Abschreibungsrecht des Nichteigentümer-Ehegatten bei betrieblicher Nutzung des Ehegattengrundstücks
Die steuerliche Berücksichtigung der Absetzung für Abnutzung (AfA) eines vom Nichteigentümer-Ehegatten betrieblich genutzten Gebäudeteils setzt voraus, dass dieser auch die Anschaffungskosten getragen hat. Ein Ehepaar erwarb gemeinsam ein Haus, das in Wohnungseigentum aufgeteilt wurde. Das Erdgeschoss wurde der Ehefrau zugeordnet und an den Ehemann vermietet. In diesen Räumen betrieb der Ehemann eine Praxis. Zur Finanzierung hatte die Ehefrau Darlehen aufgenommen, für die sich der Ehemann verbürgte und mit dem das gesamte Grundstück belastet wurde. Zins und Tilgungsleistungen für dieses Darlehen wurden von einem gemeinsamen Konto der Eheleute erbracht. Das Finanzamt erkannte das Mietverhältnis nicht an. Der Ehemann machte deshalb die Schuldzinsen für das Darlehen, die Gebäudeabschreibung und andere laufende Aufwendungen, soweit sie auf die betrieblich genutzten Räume entfielen, als Betriebsausgaben geltend.

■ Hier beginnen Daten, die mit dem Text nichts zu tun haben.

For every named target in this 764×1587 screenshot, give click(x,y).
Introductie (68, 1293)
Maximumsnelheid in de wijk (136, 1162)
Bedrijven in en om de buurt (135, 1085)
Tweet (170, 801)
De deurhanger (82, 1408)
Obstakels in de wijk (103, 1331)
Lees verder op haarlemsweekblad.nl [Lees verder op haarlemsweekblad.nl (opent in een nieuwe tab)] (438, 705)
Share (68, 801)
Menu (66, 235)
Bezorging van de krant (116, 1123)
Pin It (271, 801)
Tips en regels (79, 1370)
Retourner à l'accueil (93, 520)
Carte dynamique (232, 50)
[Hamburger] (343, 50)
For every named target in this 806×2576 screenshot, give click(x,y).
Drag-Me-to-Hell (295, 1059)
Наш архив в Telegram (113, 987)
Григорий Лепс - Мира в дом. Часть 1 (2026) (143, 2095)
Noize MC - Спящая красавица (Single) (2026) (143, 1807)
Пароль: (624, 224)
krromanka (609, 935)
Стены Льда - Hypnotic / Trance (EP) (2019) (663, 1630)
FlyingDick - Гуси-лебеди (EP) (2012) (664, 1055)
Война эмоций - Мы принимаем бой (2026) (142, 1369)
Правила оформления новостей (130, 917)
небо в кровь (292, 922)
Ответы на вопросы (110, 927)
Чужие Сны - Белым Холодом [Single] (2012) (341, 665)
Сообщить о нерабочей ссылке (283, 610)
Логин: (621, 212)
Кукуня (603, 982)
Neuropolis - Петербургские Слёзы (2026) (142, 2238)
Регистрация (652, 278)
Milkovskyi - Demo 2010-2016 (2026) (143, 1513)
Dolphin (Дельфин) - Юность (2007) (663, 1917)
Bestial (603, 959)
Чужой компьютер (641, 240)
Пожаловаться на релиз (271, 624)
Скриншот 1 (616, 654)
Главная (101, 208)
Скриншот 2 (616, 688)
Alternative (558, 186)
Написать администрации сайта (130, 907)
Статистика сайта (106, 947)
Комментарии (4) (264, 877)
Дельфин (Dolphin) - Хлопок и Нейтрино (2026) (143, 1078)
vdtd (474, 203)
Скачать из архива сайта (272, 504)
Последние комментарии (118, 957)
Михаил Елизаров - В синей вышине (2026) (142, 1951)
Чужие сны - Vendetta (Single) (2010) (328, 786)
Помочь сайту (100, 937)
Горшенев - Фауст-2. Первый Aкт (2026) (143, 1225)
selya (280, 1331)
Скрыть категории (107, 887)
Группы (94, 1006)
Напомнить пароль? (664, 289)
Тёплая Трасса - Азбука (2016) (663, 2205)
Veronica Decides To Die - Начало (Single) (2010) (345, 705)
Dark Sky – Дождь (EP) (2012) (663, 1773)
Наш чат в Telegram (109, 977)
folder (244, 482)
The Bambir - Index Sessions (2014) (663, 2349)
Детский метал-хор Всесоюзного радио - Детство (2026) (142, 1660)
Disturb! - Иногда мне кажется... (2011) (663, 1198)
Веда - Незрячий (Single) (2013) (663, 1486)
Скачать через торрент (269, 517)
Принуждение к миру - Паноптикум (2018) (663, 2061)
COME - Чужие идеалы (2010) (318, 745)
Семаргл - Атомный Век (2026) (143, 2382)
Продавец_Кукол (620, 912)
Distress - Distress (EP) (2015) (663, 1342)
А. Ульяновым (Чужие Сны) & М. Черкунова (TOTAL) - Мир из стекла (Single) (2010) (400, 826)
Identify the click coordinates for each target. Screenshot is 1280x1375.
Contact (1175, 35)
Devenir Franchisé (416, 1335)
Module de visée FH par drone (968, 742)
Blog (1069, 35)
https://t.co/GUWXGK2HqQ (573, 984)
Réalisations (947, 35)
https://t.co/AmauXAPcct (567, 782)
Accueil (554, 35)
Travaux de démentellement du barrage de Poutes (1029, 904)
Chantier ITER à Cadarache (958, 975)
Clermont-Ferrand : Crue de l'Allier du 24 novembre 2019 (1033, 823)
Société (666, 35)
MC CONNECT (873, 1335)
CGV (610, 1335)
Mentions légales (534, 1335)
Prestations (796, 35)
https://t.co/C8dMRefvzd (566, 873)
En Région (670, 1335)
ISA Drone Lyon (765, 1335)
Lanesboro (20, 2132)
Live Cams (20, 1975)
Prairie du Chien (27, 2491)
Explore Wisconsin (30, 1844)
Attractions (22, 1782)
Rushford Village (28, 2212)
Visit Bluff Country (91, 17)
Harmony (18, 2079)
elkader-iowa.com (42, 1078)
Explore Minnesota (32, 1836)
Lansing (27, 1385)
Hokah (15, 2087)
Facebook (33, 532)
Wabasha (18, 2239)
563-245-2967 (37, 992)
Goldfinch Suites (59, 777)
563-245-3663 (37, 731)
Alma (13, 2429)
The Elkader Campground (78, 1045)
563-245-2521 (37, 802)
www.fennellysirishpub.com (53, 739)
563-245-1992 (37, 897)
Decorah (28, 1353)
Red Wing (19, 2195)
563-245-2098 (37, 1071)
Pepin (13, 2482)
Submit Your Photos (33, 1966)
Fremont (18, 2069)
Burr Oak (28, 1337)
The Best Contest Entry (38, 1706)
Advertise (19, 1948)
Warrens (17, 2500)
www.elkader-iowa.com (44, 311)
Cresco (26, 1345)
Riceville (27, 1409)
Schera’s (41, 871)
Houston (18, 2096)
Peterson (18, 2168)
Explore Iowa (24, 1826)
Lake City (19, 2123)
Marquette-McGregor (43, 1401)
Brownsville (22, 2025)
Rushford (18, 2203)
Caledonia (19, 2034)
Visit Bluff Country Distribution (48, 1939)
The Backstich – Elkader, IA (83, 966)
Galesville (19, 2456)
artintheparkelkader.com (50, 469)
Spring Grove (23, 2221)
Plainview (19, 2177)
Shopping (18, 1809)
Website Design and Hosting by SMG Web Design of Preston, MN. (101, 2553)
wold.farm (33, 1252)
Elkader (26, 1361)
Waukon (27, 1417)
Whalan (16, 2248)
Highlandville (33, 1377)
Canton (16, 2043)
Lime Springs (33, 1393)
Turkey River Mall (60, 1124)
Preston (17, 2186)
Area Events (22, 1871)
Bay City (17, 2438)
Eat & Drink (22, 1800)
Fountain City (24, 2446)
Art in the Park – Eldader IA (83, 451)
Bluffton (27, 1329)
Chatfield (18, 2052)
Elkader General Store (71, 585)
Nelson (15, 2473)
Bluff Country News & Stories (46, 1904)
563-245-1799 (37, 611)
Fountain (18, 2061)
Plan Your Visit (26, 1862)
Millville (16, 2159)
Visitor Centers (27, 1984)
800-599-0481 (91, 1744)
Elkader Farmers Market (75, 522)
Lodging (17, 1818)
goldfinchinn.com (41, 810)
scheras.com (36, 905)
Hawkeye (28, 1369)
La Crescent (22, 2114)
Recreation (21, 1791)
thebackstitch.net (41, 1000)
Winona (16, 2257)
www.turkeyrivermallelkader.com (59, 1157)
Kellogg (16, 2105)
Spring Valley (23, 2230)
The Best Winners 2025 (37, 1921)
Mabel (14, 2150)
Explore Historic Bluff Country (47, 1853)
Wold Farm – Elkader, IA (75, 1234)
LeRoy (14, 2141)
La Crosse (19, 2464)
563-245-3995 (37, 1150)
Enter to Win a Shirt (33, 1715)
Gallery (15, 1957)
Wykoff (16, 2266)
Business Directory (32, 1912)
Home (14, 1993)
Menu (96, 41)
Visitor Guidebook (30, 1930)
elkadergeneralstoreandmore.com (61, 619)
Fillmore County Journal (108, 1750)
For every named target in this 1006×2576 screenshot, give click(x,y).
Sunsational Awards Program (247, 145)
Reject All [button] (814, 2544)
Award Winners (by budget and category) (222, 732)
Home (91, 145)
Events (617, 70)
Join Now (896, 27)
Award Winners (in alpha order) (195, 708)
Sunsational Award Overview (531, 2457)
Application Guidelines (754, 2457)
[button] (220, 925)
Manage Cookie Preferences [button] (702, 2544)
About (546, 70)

Auch das lehnte das Finanzamt ab.
Der Bundesfinanzhof bestätigte, dass weder AfA noch Schuldzinsen gewinnmindernd zu berücksichtigen sind. Dem Grundsatz der persönlichen Leistungsfähigkeit folgend, muss ein Steuerpflichtiger die durch den Betrieb veranlassten Aufwendungen persönlich tragen. Auch im Fall er Zusammenveranlagung ist Steuersubjekt der einzelne Steuerpflichtige. Im geschilderten Fall hatte der Ehegatte die geltend gemachten Aufwendungen nicht selbst getragen. Die Rückzahlung des Darlehens wurde zwar vom Oderkonto, aber für Rechnung der Ehefrau geleistet, da diese allein gegenüber der Bank aus dem Darlehensvertrag verpflichtet war. Zahlungen von einem gemeinsamen Konto der Ehegatten gelten jeweils für Rechnung desjenigen geleistet, der den Betrag schuldet, so das Gericht.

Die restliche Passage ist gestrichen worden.